Lenovo ThinkCentre M70a
-
@george1421 Hi George,
Yes it works with ipxe.efi but with a message which I do not have with realtek.efi, see screenshot:
https://drive.google.com/file/d/1eupCfc1Z5FROhi45pLlSWJsOk-AdtHt_/view?usp=sharingThe 2nd line on the screenshot starting with r8169 does not appear with realtek.efi
It is why I thought it was better to use realtek.efiHowever it does not change anything when it comes to the kernel versions: same results as with realtek.efi, i.e. working up to 4.18.11, and not working after that.
NB: the first line with the error message starting with “db_root: cannot open: /etc/target” appears with both realtek.efi and ipxe.efi
Thanks
David.
-
@dmaret said in Lenovo ThinkCentre M70a:
The 2nd line on the screenshot starting with r8169 does not appear with realtek.efi
Interesting, because the error message in the picture comes from FOS Linux and not iPXE. As soon as FOS Linux start, iPXE is moved out of memory. This tells us that FOS Linux is not configuring the network adapter right where iPXE configures something in the network adapter and leaves it behind for FOS Linux to use, where in version 4.19 the kernel reset the network adapter cleanly but doesn’t init it correctly. At least that is what I think I see.
-
@dmaret Will compile a few more kernels for you to test soon.
-
@dmaret Just build and uploaded some more 4.18.x versions:
https://fogproject.org/kernels/Kernel.TomElliott.4.18.12.64
https://fogproject.org/kernels/Kernel.TomElliott.4.18.15.64
https://fogproject.org/kernels/Kernel.TomElliott.4.18.20.64Please give those a try and let us know how well those work.
-
@sebastian-roth Hi Sebastian,
I tried all three. I did not see any difference, no better no worse, imaging works, normal speed, except for the last one (4.18.20.64) which was slow.
Thank you.
David.
-
@dmaret said in Lenovo ThinkCentre M70a:
I tried all three. I did not see any difference, no better no worse, imaging works, normal speed, except for the last one (4.18.20.64) which was slow.

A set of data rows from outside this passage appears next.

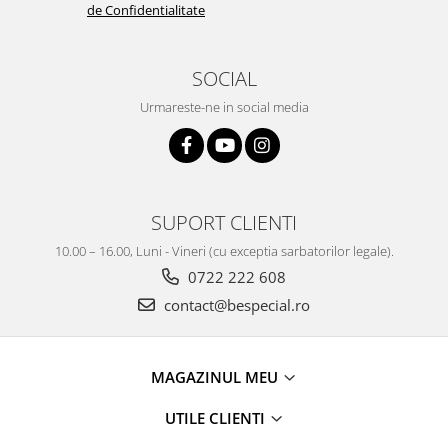
de Confidentialitate
SOCIAL
Urmareste-ne in social media
SUPORT CLIENTI
10.00 – 16.00, Luni - Vineri (cu exceptia sarbatorilor legale).
0722 222 608
contact@bespecial.ro
MAGAZINUL MEU
UTILE CLIENTI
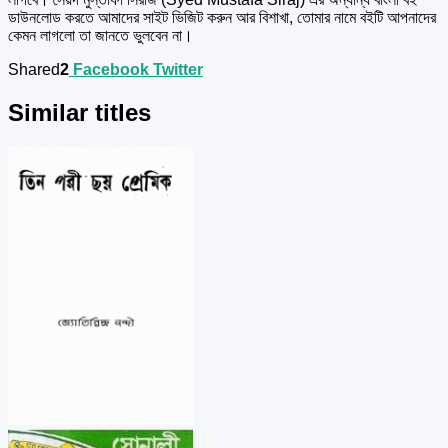
ডাউনলোড করতে আমাদের সাইট ভিজিট করুন আর বিশাখা, তোমার নামে বইটি আপনাদের
কেমন লাগলো তা জানতে ভুলবেন না।
Shared
2
Facebook
Twitter
Similar titles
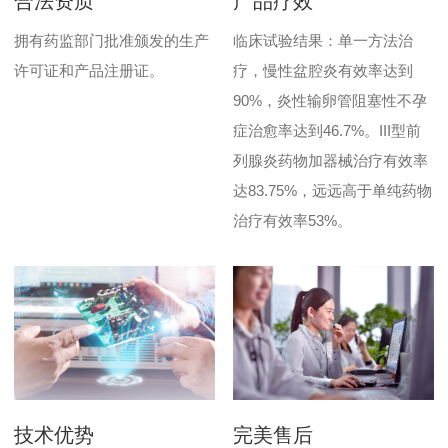
合法资质
产品疗效
拥有药监部门批准颁发的生产
临床试验结果：单一方法治
许可证和产品注册证。
疗，慢性盆腔炎有效率达到
90%，炎性输卵管阻塞性不孕
症治愈率达到46.7%。III型前
列腺炎药物加器械治疗有效率
达83.75%，远远高于单纯药物
治疗有效率53%。
技术优势
完美售后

Hmm, interesting. I did not expect the slowness to come back in a later version. Mainly because a kernel usually stabilizes over the lifetime of one version branch. Would you mind re-testing with 4.18.20.64 again? Any chance the slowness comes from other network traffic?
There are more for you to test. I would expect the 4.19 kernel to show the initially reported issue but let’s see.
https://fogproject.org/kernels/Kernel.TomElliott.4.18.17.64
https://fogproject.org/kernels/Kernel.TomElliott.4.18.19.64
https://fogproject.org/kernels/Kernel.TomElliott.4.19.64Can’t promise you that we’ll actually find the root cause of the issue. But it’s still worth a try.
-
@sebastian-roth Hi Sebastian,
I tried 4.18.20.64 again, and I got normal speed this time.
4.18.17.64 and 4.18.19.64 worked just fine as well (normal speed).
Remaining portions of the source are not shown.